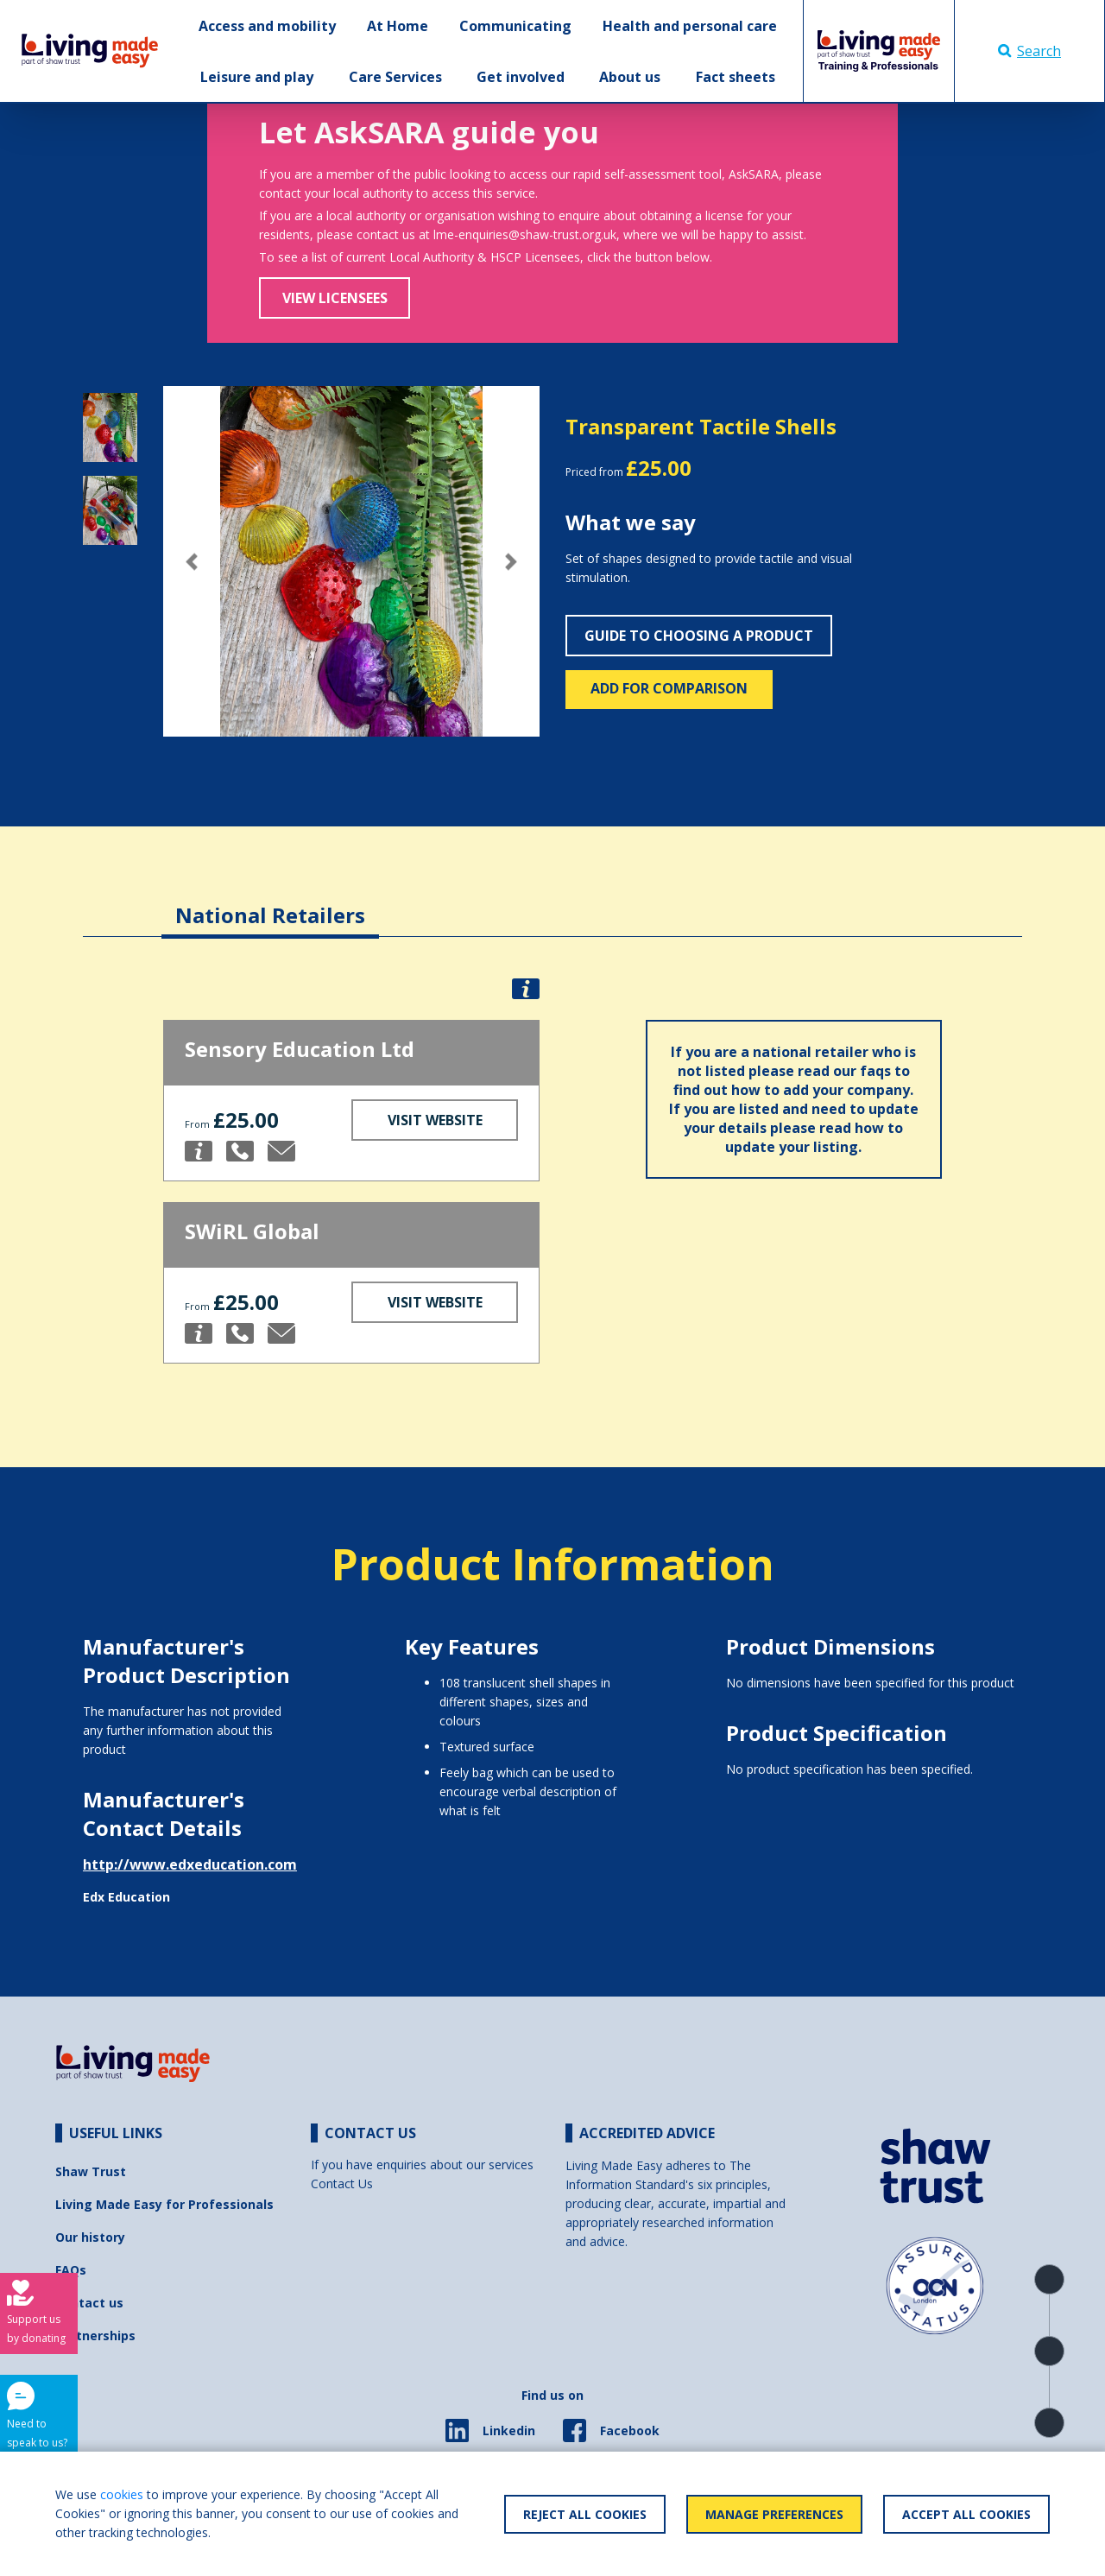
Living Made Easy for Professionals (164, 2204)
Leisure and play (256, 76)
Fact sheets (735, 76)
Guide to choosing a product (698, 635)
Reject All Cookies (585, 2514)
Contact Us (342, 2183)
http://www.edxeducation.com (190, 1864)
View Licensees (335, 297)
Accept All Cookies (966, 2514)
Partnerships (95, 2335)
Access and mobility (267, 25)
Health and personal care (690, 25)
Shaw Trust (90, 2171)
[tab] (270, 902)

+ + +

(Work order) Write out each entry word for word, images excluded.

(Exercise solution)
Living Made Easy for Professionals (164, 2204)
Leisure and play (256, 76)
Fact sheets (735, 76)
Guide to choosing a product (698, 635)
Reject All Cookies (585, 2514)
Contact Us (342, 2183)
http://www.edxeducation.com (190, 1864)
View Licensees (335, 297)
Accept All Cookies (966, 2514)
Partnerships (95, 2335)
Access and mobility (267, 25)
Health and personal care (690, 25)
Shaw Trust (90, 2171)
[tab] (270, 902)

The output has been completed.